▸ **INFORMATION SHOWN**
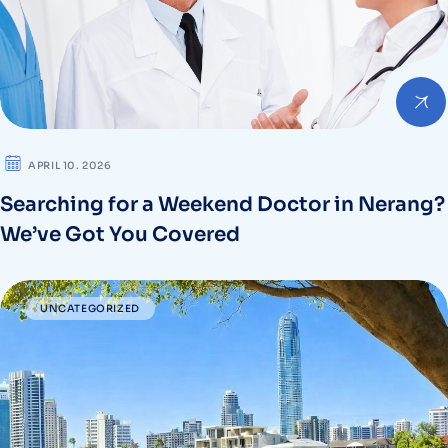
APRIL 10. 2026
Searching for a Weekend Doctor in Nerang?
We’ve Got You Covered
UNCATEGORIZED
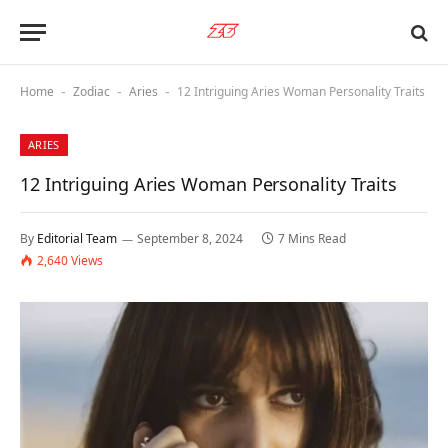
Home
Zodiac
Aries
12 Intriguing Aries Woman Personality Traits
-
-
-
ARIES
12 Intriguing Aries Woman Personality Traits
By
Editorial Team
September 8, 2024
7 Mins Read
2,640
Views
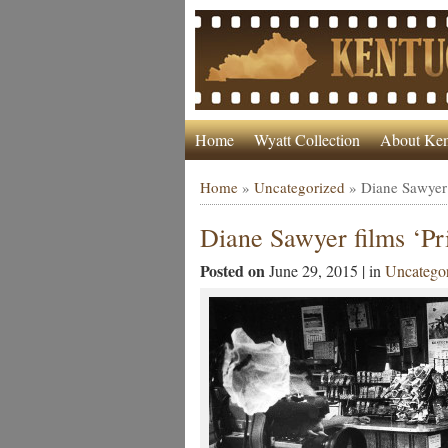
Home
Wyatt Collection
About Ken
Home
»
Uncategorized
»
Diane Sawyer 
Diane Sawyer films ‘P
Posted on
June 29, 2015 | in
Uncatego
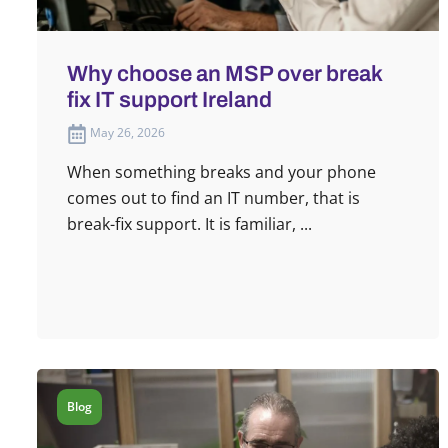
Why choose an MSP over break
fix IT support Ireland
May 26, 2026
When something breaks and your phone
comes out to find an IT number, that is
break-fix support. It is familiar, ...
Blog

* * *

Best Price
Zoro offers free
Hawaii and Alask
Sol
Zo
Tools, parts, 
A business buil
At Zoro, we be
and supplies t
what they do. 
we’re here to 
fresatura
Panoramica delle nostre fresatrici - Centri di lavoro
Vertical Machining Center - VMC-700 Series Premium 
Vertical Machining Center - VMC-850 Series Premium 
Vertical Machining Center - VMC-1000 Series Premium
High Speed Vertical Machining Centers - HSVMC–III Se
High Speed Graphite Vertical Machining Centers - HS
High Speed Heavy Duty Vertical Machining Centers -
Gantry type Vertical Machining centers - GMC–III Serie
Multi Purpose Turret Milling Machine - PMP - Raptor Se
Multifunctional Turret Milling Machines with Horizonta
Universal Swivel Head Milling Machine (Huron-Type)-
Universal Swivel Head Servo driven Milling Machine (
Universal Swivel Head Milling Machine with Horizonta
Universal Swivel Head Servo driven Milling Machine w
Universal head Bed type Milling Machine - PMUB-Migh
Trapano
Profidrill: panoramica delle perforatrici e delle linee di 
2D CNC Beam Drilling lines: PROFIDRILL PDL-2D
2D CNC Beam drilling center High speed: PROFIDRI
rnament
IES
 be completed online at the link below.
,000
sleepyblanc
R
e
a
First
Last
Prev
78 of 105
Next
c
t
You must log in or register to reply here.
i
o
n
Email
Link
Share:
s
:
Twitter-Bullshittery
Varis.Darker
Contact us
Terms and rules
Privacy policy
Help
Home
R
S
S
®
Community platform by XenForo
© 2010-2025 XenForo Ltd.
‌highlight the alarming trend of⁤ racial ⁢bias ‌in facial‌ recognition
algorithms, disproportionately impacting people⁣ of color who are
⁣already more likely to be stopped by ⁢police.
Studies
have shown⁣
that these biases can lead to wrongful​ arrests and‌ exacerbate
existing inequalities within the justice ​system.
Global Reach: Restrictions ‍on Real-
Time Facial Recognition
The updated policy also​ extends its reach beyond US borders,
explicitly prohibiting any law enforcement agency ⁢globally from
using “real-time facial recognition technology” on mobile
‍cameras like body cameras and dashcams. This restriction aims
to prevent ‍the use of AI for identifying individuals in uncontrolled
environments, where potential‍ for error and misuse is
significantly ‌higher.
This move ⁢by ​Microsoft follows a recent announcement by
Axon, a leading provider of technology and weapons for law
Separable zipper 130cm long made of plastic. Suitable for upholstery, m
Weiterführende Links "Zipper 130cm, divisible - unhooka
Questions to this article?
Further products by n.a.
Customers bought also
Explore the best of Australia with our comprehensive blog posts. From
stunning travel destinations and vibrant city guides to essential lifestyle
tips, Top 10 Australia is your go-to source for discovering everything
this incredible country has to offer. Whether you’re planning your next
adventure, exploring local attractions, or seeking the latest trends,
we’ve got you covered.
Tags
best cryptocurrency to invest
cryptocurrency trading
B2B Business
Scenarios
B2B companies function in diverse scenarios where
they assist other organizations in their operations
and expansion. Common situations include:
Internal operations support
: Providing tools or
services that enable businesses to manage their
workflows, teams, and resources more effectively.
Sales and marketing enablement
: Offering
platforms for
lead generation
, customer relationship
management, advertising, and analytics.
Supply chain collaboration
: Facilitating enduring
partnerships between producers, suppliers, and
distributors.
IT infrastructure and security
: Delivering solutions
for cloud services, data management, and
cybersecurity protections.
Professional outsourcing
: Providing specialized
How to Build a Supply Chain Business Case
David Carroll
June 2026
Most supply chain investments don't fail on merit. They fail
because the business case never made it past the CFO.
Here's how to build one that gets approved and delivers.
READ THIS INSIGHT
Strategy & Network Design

▸ **TASK PROMPT**
Every line of the listing that includes the word "operations" must be copied.

▸ **SOLUTION TO THIS TASK**
they assist other organizations in their operations
Internal operations support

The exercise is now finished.